Ses conseils sont désormais recherchés, surtout par les agricultrices.
« C’est ma mission d’entrepreneure. Les fleurs n’en sont que le prétexte », affirme-t-elle.
Marie-Ève Julien-Denis
La bergère urbaine
Marie-Ève Julien-Denis a réussi à réintroduire un peu de nature dans sa ville. Grâce à cette bergère, des moutons ont remplacé les tondeuses dans des parcs de Montréal, en plus de sensibiliser les citoyens urbains à la protection de la biodiversité.
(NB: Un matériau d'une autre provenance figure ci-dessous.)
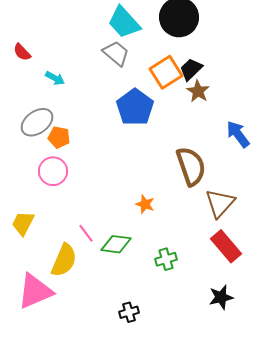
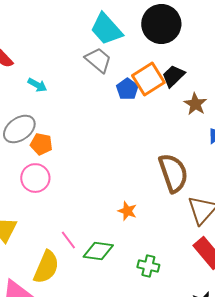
brown star: (198, 91) -> (195, 104), moved
blue pentagon: (135, 107) -> (127, 89), moved, size x0.6
green cross: (166, 259) -> (148, 266), turned 30

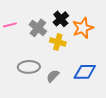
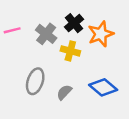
gray ellipse: (29, 67) -> (35, 81), turned -70
blue diamond: (85, 72) -> (103, 87), turned 40

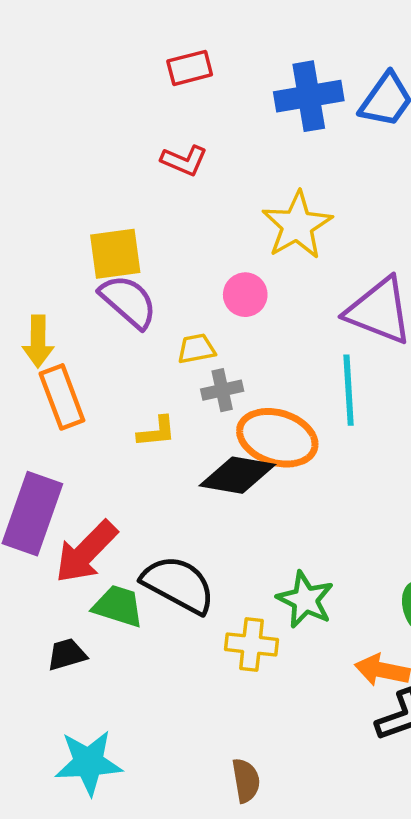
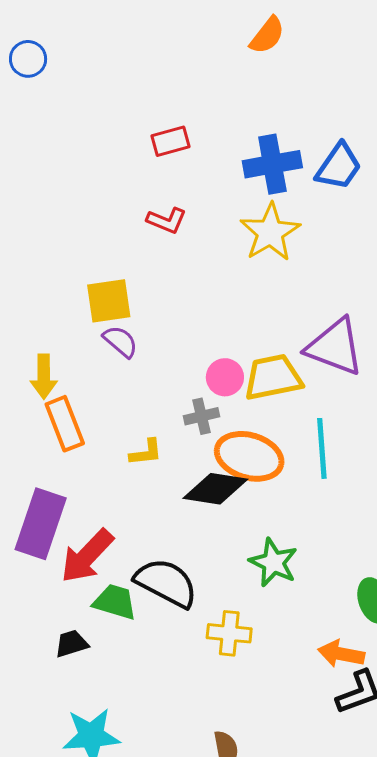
yellow star: (297, 225) -> (270, 232), moved
pink circle: (245, 295) -> (225, 377), moved
purple semicircle: (128, 301) -> (120, 341), size x0.7
yellow trapezoid: (196, 349) -> (273, 377), moved, size x1.8
cyan line: (349, 390) -> (322, 448), moved
green star: (305, 600) -> (273, 562), moved

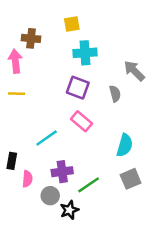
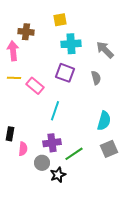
gray arrow: (134, 71) -> (105, 50), moved
pink rectangle: (81, 121) -> (35, 86), moved
cyan line: (47, 138) -> (55, 111), moved, turned -36

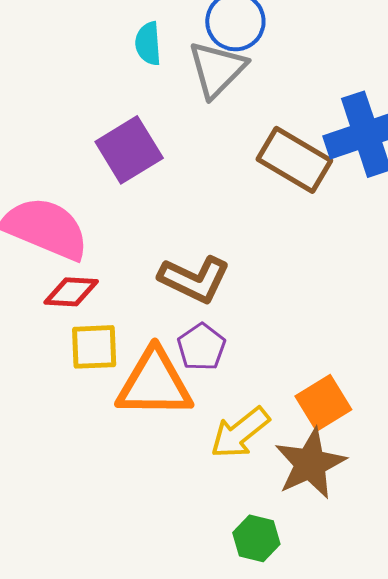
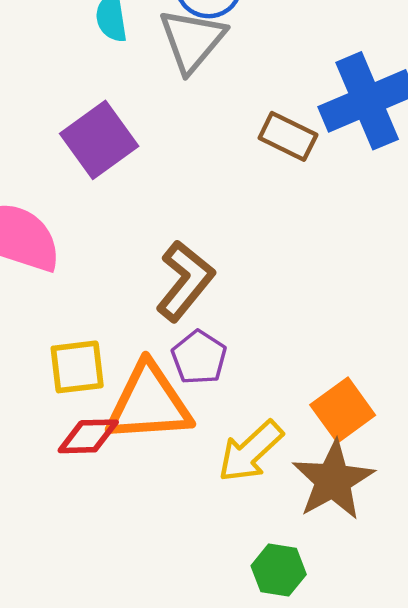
brown rectangle: (294, 160) -> (288, 136), size x0.7
brown L-shape: (194, 279) -> (185, 281), turned -72
red diamond: (71, 292) -> (88, 436), moved

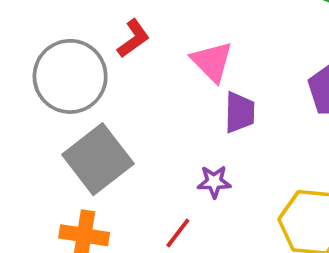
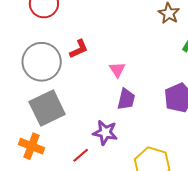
pink triangle: (212, 62) -> (117, 70), size x0.7
purple star: (214, 182) -> (105, 133), size x1.4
Depuis 2016, une quinzaine de chèvres et de moutons de différentes races passent leur été à brouter dans des parcs. L’organisme possède aussi un poulailler, des ruches, un potager et une champignonnière. Ses quelque 150 bénévoles donnent également différents ateliers.
Marie-Ève Julien-Denis se dit émue de voir l’importance acquise par le projet dans sa communauté. Si son influence se fait surtout sentir dans les petits gestes au quotidien, il change aussi la destinée de certaines personnes. « Une bénévole a décidé de faire des études en horticulture, alors qu’une autre a choisi carrément de devenir bergère. »
Mme Julien-Denis doit cependant prendre ses distances avec ses moutons depuis qu’elle a contracté, en 2023, une maladie allergique nommée « le poumon du fermier ». Fortement ébranlée par cette fatalité, elle tire néanmoins une consolation par la pérennité de son œuvre.